● **Work required**
Set down every entry once more, character for character.

● **Available records**
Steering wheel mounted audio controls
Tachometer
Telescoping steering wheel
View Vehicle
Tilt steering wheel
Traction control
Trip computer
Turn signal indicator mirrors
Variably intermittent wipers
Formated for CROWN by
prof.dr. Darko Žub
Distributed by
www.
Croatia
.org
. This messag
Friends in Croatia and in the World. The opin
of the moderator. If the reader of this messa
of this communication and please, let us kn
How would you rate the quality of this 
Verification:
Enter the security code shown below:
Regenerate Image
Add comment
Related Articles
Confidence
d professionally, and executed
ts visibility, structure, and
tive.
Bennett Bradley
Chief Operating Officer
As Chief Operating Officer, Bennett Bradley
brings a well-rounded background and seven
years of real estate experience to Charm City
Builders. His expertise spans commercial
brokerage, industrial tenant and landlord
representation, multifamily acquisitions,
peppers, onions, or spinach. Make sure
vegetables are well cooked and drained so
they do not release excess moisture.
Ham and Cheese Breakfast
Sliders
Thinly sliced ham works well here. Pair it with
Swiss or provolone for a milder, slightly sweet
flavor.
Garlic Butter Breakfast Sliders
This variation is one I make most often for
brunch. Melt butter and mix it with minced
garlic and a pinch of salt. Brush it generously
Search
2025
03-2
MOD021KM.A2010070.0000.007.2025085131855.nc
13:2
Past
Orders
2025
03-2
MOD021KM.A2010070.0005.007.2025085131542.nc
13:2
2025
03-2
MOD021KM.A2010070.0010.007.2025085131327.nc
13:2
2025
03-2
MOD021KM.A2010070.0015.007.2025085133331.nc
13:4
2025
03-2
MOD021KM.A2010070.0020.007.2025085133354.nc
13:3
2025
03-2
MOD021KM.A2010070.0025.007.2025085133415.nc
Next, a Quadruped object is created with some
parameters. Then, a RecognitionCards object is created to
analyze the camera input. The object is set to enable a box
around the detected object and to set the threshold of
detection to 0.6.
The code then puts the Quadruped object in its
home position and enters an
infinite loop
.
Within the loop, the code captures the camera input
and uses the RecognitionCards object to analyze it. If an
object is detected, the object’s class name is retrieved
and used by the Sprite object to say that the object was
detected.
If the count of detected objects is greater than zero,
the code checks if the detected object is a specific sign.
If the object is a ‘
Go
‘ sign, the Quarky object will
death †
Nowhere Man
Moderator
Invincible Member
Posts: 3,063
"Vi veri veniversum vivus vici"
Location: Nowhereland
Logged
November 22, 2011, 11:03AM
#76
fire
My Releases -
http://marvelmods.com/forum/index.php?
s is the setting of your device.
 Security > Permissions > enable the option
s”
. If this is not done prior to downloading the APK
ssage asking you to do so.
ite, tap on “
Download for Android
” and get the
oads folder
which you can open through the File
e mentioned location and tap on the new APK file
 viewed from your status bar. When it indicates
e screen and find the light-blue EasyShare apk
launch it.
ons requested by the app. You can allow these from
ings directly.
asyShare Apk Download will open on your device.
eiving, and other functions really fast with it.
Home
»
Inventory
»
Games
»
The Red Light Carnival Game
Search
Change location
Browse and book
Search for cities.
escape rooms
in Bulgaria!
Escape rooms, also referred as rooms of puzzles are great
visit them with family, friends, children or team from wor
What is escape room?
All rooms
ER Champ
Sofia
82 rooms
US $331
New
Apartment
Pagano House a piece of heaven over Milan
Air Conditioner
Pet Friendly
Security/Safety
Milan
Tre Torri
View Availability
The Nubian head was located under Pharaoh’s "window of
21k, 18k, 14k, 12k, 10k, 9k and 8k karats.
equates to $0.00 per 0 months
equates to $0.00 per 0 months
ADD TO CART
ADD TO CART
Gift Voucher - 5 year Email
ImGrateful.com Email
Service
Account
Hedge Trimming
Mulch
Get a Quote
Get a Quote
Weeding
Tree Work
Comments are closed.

● **Expected answer**
Steering wheel mounted audio controls
Tachometer
Telescoping steering wheel
View Vehicle
Tilt steering wheel
Traction control
Trip computer
Turn signal indicator mirrors
Variably intermittent wipers
Formated for CROWN by
prof.dr. Darko Žub
Distributed by
www.
Croatia
.org
. This messag
Friends in Croatia and in the World. The opin
of the moderator. If the reader of this messa
of this communication and please, let us kn
How would you rate the quality of this 
Verification:
Enter the security code shown below:
Regenerate Image
Add comment
Related Articles
Confidence
d professionally, and executed
ts visibility, structure, and
tive.
Bennett Bradley
Chief Operating Officer
As Chief Operating Officer, Bennett Bradley
brings a well-rounded background and seven
years of real estate experience to Charm City
Builders. His expertise spans commercial
brokerage, industrial tenant and landlord
representation, multifamily acquisitions,
peppers, onions, or spinach. Make sure
vegetables are well cooked and drained so
they do not release excess moisture.
Ham and Cheese Breakfast
Sliders
Thinly sliced ham works well here. Pair it with
Swiss or provolone for a milder, slightly sweet
flavor.
Garlic Butter Breakfast Sliders
This variation is one I make most often for
brunch. Melt butter and mix it with minced
garlic and a pinch of salt. Brush it generously
Search
2025
03-2
MOD021KM.A2010070.0000.007.2025085131855.nc
13:2
Past
Orders
2025
03-2
MOD021KM.A2010070.0005.007.2025085131542.nc
13:2
2025
03-2
MOD021KM.A2010070.0010.007.2025085131327.nc
13:2
2025
03-2
MOD021KM.A2010070.0015.007.2025085133331.nc
13:4
2025
03-2
MOD021KM.A2010070.0020.007.2025085133354.nc
13:3
2025
03-2
MOD021KM.A2010070.0025.007.2025085133415.nc
Next, a Quadruped object is created with some
parameters. Then, a RecognitionCards object is created to
analyze the camera input. The object is set to enable a box
around the detected object and to set the threshold of
detection to 0.6.
The code then puts the Quadruped object in its
home position and enters an
infinite loop
.
Within the loop, the code captures the camera input
and uses the RecognitionCards object to analyze it. If an
object is detected, the object’s class name is retrieved
and used by the Sprite object to say that the object was
detected.
If the count of detected objects is greater than zero,
the code checks if the detected object is a specific sign.
If the object is a ‘
Go
‘ sign, the Quarky object will
death †
Nowhere Man
Moderator
Invincible Member
Posts: 3,063
"Vi veri veniversum vivus vici"
Location: Nowhereland
Logged
November 22, 2011, 11:03AM
#76
fire
My Releases -
http://marvelmods.com/forum/index.php?
s is the setting of your device.
 Security > Permissions > enable the option
s”
. If this is not done prior to downloading the APK
ssage asking you to do so.
ite, tap on “
Download for Android
” and get the
oads folder
which you can open through the File
e mentioned location and tap on the new APK file
 viewed from your status bar. When it indicates
e screen and find the light-blue EasyShare apk
launch it.
ons requested by the app. You can allow these from
ings directly.
asyShare Apk Download will open on your device.
eiving, and other functions really fast with it.
Home
»
Inventory
»
Games
»
The Red Light Carnival Game
Search
Change location
Browse and book
Search for cities.
escape rooms
in Bulgaria!
Escape rooms, also referred as rooms of puzzles are great
visit them with family, friends, children or team from wor
What is escape room?
All rooms
ER Champ
Sofia
82 rooms
US $331
New
Apartment
Pagano House a piece of heaven over Milan
Air Conditioner
Pet Friendly
Security/Safety
Milan
Tre Torri
View Availability
The Nubian head was located under Pharaoh’s "window of
21k, 18k, 14k, 12k, 10k, 9k and 8k karats.
equates to $0.00 per 0 months
equates to $0.00 per 0 months
ADD TO CART
ADD TO CART
Gift Voucher - 5 year Email
ImGrateful.com Email
Service
Account
Hedge Trimming
Mulch
Get a Quote
Get a Quote
Weeding
Tree Work
Comments are closed.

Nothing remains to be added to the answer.